What is needed is an exact reproduction of the listing, without its pictures.
====
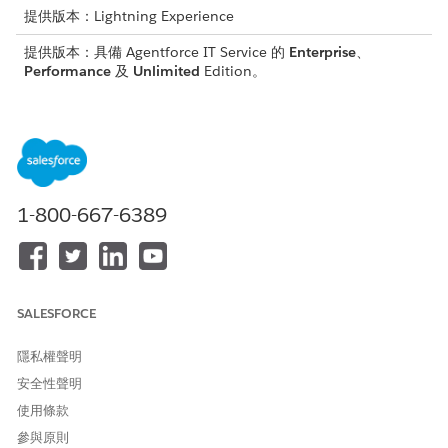
提供版本：Lightning Experience
提供版本：具備 Agentforce IT Service 的
Enterprise
、
Performance
及
Unlimited
Edition。
所需的使用者權限
若要設定和管理庫存預留:
自訂應用程式
將必要權限集指派給您的管理員和代表,讓他們可以存取預留功能。
1-800-667-6389
設定產品項目欄位版面配置
若要避免在預訂期間手動覆寫庫存層級,請在序列化「產品項目」版
面配置上將數量相關欄位設定為唯讀。針對非序列化產品,請將數量
相關欄位保持為可編輯,以便庫存管理員調整庫存編號。
SALESFORCE
進入「設定」,選取「
物件管理員
」,然後選取「
產品項目
」。
隱私權聲明
選取「
版面配置
」,然後選取序列化產品的版面配置。
安全性聲明
開啟「
已分配數量
」、「
已損毀數量」
和「
保留數量」
的內
容。
使用條款
選取「
唯讀
」,然後選取「
確定
」。
參與原則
====
Response:
提供版本：Lightning Experience
提供版本：具備 Agentforce IT Service 的
Enterprise
、
Performance
及
Unlimited
Edition。
所需的使用者權限
若要設定和管理庫存預留:
自訂應用程式
將必要權限集指派給您的管理員和代表,讓他們可以存取預留功能。
1-800-667-6389
設定產品項目欄位版面配置
若要避免在預訂期間手動覆寫庫存層級,請在序列化「產品項目」版
面配置上將數量相關欄位設定為唯讀。針對非序列化產品,請將數量
相關欄位保持為可編輯,以便庫存管理員調整庫存編號。
SALESFORCE
進入「設定」,選取「
物件管理員
」,然後選取「
產品項目
」。
隱私權聲明
選取「
版面配置
」,然後選取序列化產品的版面配置。
安全性聲明
開啟「
已分配數量
」、「
已損毀數量」
和「
保留數量」
的內
容。
使用條款
選取「
唯讀
」,然後選取「
確定
」。
參與原則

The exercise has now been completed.